=== ASSIGNED TASK ===
Below are the entries; give again exactly the lines from the one mentioning "www.skandysys.com (323, 1803)" through the one mentioning "AUDREY software (110, 2544)", inclusive.

=== SUPPLIED RECORDS ===

=== Begin Enclosure ===

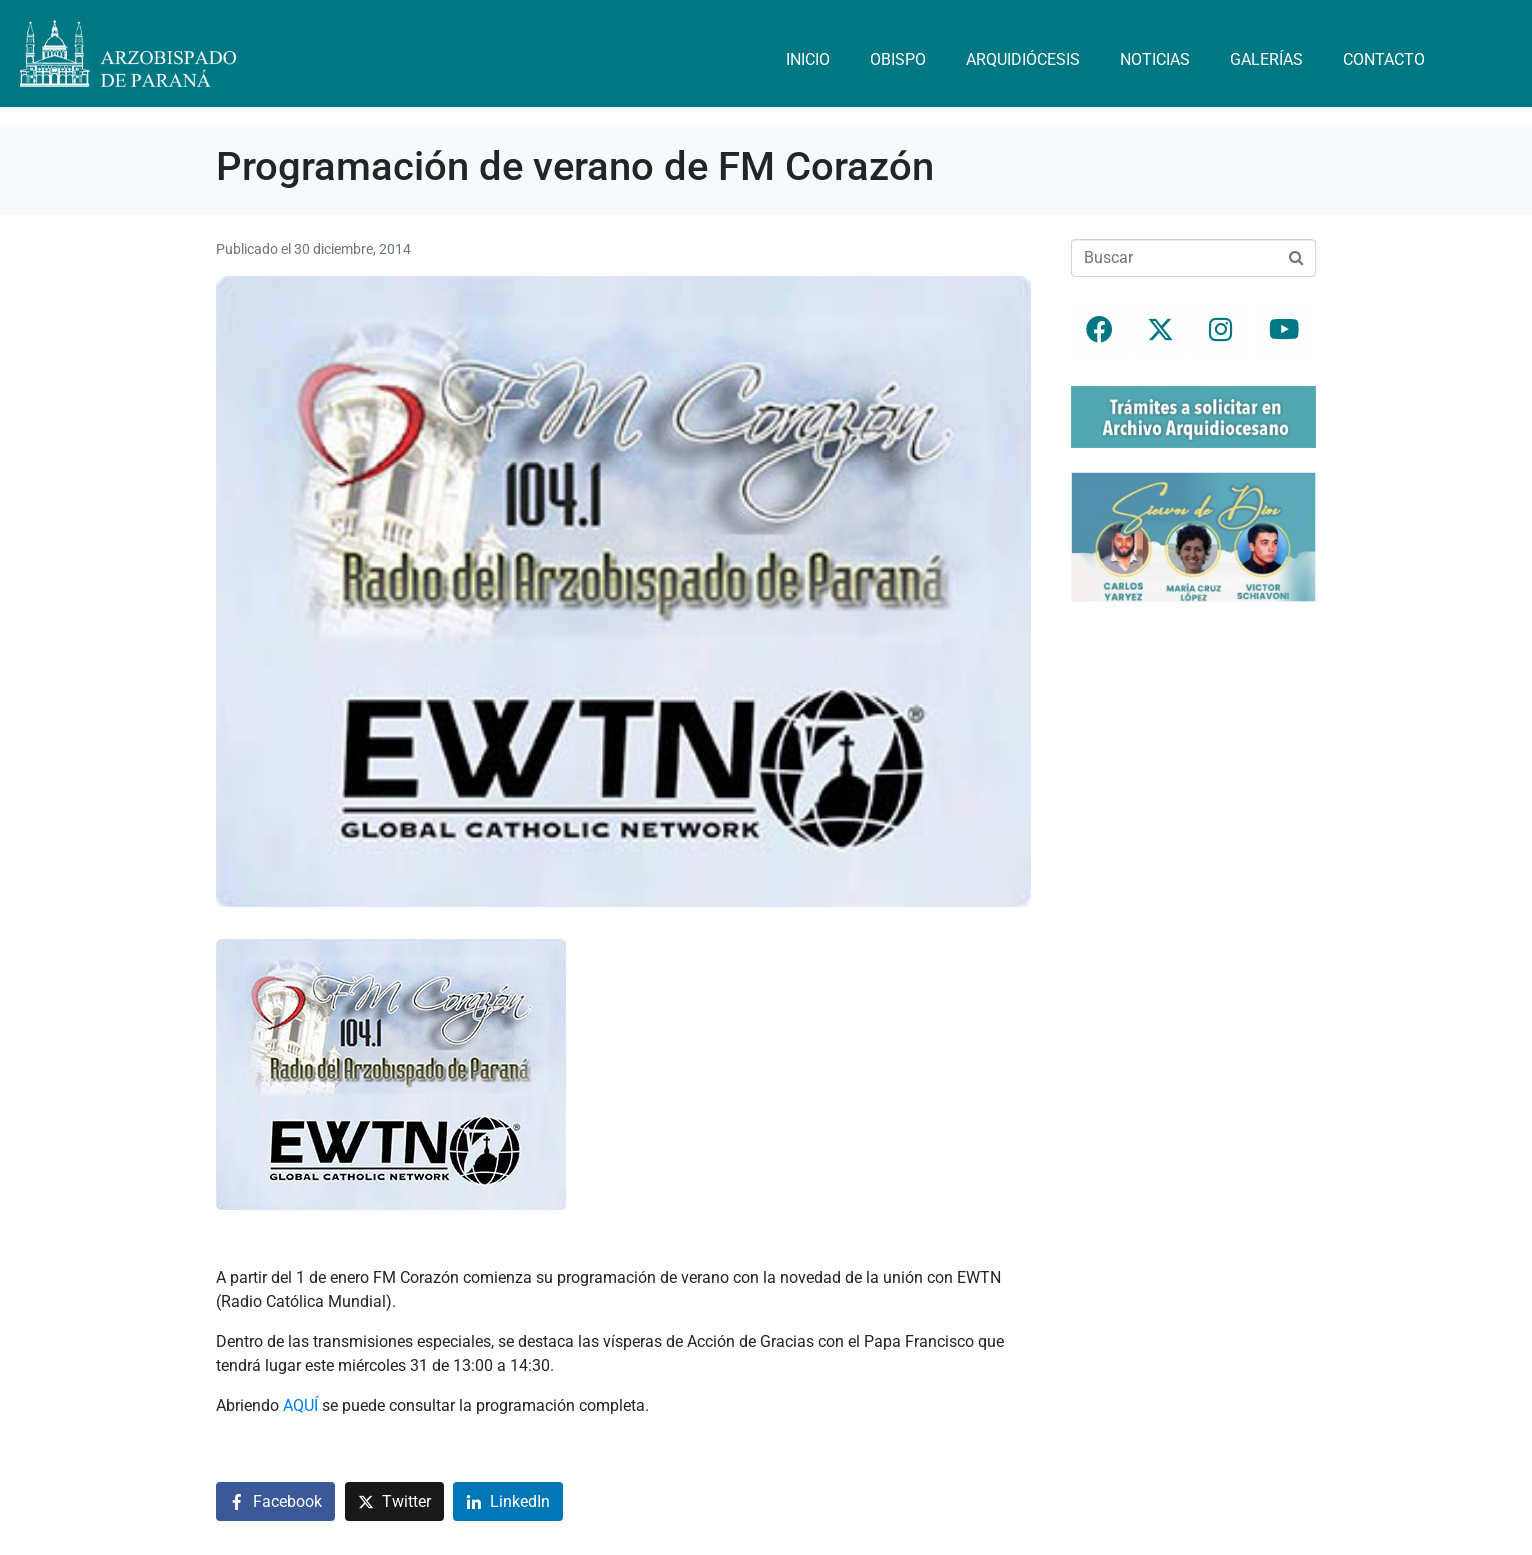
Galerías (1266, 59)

=== End Enclosure ===
=== Begin Enclosure ===

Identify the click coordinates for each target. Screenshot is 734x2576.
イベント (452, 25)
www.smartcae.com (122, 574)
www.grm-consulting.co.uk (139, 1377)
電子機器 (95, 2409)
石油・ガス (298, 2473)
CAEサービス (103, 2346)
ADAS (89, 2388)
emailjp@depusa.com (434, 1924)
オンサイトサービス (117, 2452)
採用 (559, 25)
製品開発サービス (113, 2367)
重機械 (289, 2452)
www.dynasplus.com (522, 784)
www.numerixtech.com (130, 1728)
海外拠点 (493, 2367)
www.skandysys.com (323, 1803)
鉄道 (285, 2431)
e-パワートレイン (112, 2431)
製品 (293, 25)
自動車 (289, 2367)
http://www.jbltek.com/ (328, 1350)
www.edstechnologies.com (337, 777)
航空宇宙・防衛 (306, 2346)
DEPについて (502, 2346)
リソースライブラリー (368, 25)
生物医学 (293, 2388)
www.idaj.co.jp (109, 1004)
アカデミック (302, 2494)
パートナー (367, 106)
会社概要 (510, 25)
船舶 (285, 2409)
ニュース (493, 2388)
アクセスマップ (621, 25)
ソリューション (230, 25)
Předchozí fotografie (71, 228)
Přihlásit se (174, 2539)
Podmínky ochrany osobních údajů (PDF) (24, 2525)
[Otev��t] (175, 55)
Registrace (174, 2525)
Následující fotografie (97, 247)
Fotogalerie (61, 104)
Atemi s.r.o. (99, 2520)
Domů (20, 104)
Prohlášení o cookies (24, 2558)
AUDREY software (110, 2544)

=== End Enclosure ===
=== Begin Enclosure ===

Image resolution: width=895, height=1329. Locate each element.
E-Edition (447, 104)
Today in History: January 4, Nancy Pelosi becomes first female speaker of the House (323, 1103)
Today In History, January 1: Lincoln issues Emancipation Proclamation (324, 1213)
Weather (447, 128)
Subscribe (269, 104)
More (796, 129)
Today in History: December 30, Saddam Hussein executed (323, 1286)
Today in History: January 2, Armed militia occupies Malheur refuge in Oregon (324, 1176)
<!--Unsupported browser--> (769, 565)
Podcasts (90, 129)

=== End Enclosure ===

=== RESULT ===
www.skandysys.com (323, 1803)
鉄道 (285, 2431)
e-パワートレイン (112, 2431)
製品 (293, 25)
自動車 (289, 2367)
http://www.jbltek.com/ (328, 1350)
www.edstechnologies.com (337, 777)
航空宇宙・防衛 (306, 2346)
DEPについて (502, 2346)
リソースライブラリー (368, 25)
生物医学 (293, 2388)
www.idaj.co.jp (109, 1004)
アカデミック (302, 2494)
パートナー (367, 106)
会社概要 (510, 25)
船舶 (285, 2409)
ニュース (493, 2388)
アクセスマップ (621, 25)
ソリューション (230, 25)
Předchozí fotografie (71, 228)
Přihlásit se (174, 2539)
Podmínky ochrany osobních údajů (PDF) (24, 2525)
[Otev��t] (175, 55)
Registrace (174, 2525)
Následující fotografie (97, 247)
Fotogalerie (61, 104)
Atemi s.r.o. (99, 2520)
Domů (20, 104)
Prohlášení o cookies (24, 2558)
AUDREY software (110, 2544)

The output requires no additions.